Alle Mystik hat das zum Endziele sich genommen, die Seele, die, durch das Böse aus ihrem Ursprünge herausgetreten, in weite Gottesferne sich verirrt, in engster Gottesnähe wieder zu einigen mit diesem ihrem Ursprung. Ihr Anfang wird also dort gesucht werden müssen, wo die ausgehende Bewegung, rückläufig geworden, in die eingehende sich umwandelt und damit die Rückkehr beginnt. Aller Ausgang aus Gott, der in der Höhe wohnend gedacht wird, ist aber nun ein Fallen in die Tiefe; die Rückkehr zu ihm wird daher ein Steigen sein, zu dem Gott selber den Pfad bereiten und die Mittel und die Kraft gewähren muß. Der Ausgang nämlich ist von der Kreatur gewirkt; denn sie ist es gewesen, die die Sünde zwischen ihren Gott und sich gesetzt und dadurch einen Widerspruch hervorgerufen, der von der einen Seite nur zugelassen, von der andern selbsttätig sich herausgeworfen, weil aber die Rückkehr nur unter der Bedingung der Aufhebung dieses Widerspruchs geschehen mag; der Widerspruch aber seiner Natur nach sich nicht selber aufheben mag: darum muß, um sie einzuleiten, die Initiative von Gott ausgehen; und indem das Verhältnis sich umkehrt, und die Selbsttätigkeit auf seiner Seite nur die Zulassung auf der andern voraussetzt, wird bei ihm aller erste Anfang sein, wie alles Ziel und Ende in ihm.

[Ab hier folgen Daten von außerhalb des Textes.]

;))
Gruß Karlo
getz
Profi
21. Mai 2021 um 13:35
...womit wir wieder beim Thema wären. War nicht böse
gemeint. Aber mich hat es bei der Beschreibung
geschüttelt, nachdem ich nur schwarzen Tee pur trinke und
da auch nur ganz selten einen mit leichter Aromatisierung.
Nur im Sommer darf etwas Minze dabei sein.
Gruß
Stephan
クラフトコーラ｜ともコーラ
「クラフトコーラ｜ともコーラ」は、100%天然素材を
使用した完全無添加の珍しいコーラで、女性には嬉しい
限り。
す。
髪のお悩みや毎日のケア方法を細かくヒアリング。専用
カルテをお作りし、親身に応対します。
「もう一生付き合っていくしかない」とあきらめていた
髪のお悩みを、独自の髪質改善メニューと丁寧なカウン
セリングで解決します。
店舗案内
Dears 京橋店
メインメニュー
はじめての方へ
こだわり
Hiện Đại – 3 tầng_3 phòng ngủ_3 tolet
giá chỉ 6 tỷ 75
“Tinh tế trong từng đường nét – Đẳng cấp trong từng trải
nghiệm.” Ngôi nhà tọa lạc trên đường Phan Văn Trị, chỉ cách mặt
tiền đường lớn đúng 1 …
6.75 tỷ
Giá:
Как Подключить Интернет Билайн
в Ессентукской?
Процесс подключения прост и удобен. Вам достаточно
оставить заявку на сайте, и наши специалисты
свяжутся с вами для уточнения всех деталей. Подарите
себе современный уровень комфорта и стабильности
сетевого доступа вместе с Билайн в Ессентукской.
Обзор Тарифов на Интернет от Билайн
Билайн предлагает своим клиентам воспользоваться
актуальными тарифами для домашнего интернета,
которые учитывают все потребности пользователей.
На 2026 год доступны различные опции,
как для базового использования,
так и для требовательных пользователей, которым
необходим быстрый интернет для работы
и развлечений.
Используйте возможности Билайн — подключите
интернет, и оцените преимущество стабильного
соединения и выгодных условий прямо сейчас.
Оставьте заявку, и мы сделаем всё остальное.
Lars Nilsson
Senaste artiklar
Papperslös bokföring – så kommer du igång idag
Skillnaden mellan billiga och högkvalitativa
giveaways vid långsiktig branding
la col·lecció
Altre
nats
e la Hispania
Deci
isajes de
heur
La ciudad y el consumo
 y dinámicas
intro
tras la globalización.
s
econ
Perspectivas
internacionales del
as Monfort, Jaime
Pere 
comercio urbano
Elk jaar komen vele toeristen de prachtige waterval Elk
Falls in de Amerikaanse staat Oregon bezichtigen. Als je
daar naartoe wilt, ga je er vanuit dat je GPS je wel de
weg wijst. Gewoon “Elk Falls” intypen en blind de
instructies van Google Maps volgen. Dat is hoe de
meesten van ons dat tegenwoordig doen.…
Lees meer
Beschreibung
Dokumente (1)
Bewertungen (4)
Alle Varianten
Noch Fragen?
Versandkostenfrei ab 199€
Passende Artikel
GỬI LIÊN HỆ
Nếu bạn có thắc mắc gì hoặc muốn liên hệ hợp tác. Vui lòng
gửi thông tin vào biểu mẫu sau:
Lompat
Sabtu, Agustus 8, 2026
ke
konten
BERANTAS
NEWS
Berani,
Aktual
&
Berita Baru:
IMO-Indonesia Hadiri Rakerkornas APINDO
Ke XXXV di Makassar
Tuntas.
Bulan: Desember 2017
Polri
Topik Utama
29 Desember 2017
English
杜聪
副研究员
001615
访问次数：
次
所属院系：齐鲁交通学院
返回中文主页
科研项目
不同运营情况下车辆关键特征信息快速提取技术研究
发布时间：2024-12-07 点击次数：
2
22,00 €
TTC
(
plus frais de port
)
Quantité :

Es setzt aber nun alle Scheidung eine scheidende Kraft voraus, die, weil sie früher Geeintes auseinander bringt, es im Widerspruche innerer Antipathie feindlich sich entgegensetzt; und diese Antipathie, als Haß hervortretend in der Zwietracht, wird dann gegenseitig sein: einer Eris in der Kreatur wird in Gott, der das Böse ausspeit, eine Anteris entsprechen müssen. Alle Einung wird im Gegenteile nur durch eine einigende Kraft erwirkt, die, durch innere Sympathie vermittelt, sich kundgibt in einem gegenseitigen Zueinanderneigen der Gezogenen. Ein solches Gravitieren im geistigen Gebiete ist aber nun Liebe, und da diese eine wechselseitige sein muß, wird sie sich, Eros und Anteros, unter Gott und die Kreatur so verteilen, daß die erste die Initiative in der Gottheit, die andere das erste Lassen in der Seele ausdrückt. Wie aber alles engere Verbinden in einigender Anziehung nun, in der äußeren Natur, mit physischer Wärmeentwicklung verbunden ist; so wird auch jenes Zusammenschließen in Liebe eine geistige milde Lebenswärme entbinden ... Das Gegenteil von diesem hat im vorangegangenen Scheidungsakte sich zugetragen; die Kälte des Todes ist eingetreten, als früher in geistiger Wärme verbundenes sich getrennt, und im Gefolge dieses Frostes ist in Lichtverschluckung eine entsprechende Verfinsterung eingetreten, deren Maß durch die Weite der Gottesferne gegeben ist.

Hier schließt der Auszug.